Ces petites billes blanches déferlent sur les plages de Galice depuis la chute en mer le 8 décembre de six conteneurs tombés d'un navire marchand battant pavillon libérien et faisant route entre Algésiras et Rotterdam.
Selon le géant danois du transport maritime Maersk, à qui appartenaient ces conteneurs, l'un d'entre eux contenait des sacs remplis de granulés de plastique destinés notamment à la production de bouteilles.

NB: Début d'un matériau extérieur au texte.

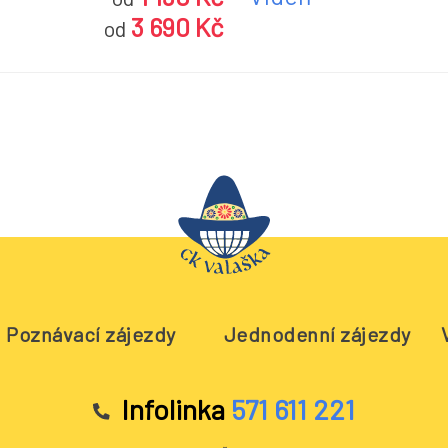
3 690 Kč
od
Poznávací zájezdy
Jednodenní zájezdy
Infolinka
571 611 221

Dans cette région d'Espagne encore traumatisée par la marée noire provoquée en 2002 par le naufrage du pétrolier Prestige, des centaines de bénévoles s'activent avec des tamis ou des passoires pour débarrasser les plages de ces millions de "pellets".
"On ramasse les pellets avec nos ustensiles à nous", explique Adriana Montoto, une pharmacienne de 35 ans qui regrette que ce soient "les ONG qui organisent tout" et non les autorités.
Aide à domicile de 26 ans venue aider sur la plage de Noia, Sonia Iglesias Rey utilise par exemple un panier en bambou car "les pellets flottent" dans l'eau.
- "Très difficiles à récupérer" -
Ces actions de "nettoyage citoyen" sont organisées par des organisations comme Ecologistes en action. Accusées d'"inaction", les autorités régionales, dotées de larges compétences en Espagne, ont annoncé lundi la mobilisation de 200 personnes pour aider à nettoyer.
Cristobal López, porte-parole de l'ONG, déplore que l'Etat et les autorités n'aient pas mis "les moyens". Il aurait été bien plus simple de "récupérer les sacs entiers dans l'eau" juste après la chute des conteneurs, insiste-t-il.
La taille de "ces petites billes de 5 mm de diamètre (...) les rend très difficiles à récupérer une fois mélangées au sable", a indiqué dans un communiqué l'ONG, qui a déposé mardi une plainte contre l'armateur du navire pour "crimes contre l'environnement".
Le parquet général espagnol a lui-même annoncé lundi s'être saisi du dossier et a ouvert une enquête.
Selon une estimation réalisée pour la Commission européenne en 2018, jusqu'à 167.000 tonnes de micro-billes plastiques s'échappent chaque année dans la nature en Europe.
Ces granulés, parfois appelés "larmes de sirène", avaient notamment déferlé en masse il y a environ un an sur les côtes de l'ouest de la France.
Ces pellets sont souvent ingérés par les animaux marins et peuvent par conséquent se retrouver dans l'alimentation humaine.
"Leur forme et leur taille attirent de nombreuses espèces d'oiseaux, de poissons et de crustacés qui les confondent avec des oeufs" de poissons et peuvent mourir "une fois qu'ils ont l'estomac plein de plastique", détaille Ecologistes en action.
Les plages des communes de Vigo, Pontevedra, Muros, Noia ou encore Ferrol et La Corogne sont les plus touchées, mais des micro-billes ont également été retrouvées dans les régions voisines.
"Nous ignorons encore quelle pourrait être l'étendue" des dégâts, a commenté mardi la ministre de la Transition écologique Teresa Ribera sur la radio Cadena Ser.
- Tournant politique -
Cette affaire a pris un tournant très politique à un peu plus d'un mois d'élections régionales en Galice, fief du chef de l'opposition de droite au niveau national, Alberto Núñez Feijóo.
Le gouvernement de gauche a en effet accusé la région, longtemps dirigée par M. Feijóo et toujours aux mains de son Parti populaire, d'avoir trop tardé à demander l'aide de l'Etat.
"Le nettoyage des plages ne peut être assuré uniquement par le formidable engagement des bénévoles et des organisations environnementales", a souligné mardi, auprès de l'AFP, le ministère de la Transition écologique.
Le parti d'extrême gauche Sumar, membre de la coalition gouvernementale du Premier ministre socialiste Pedro Sánchez, est allé jusqu'à annoncer mardi le dépôt d'une plainte pour "inaction" contre cette région qui a fini par annoncer mardi qu'elle allait relever le niveau d'alerte pollution à 2, condition nécessaire à l'envoi d'aide par l'Etat central.
"Ce qui est toxique" dans cette affaire, "c'est l'utilisation politique" qu'en fait la gauche, a rétorqué mardi M. Feijóo.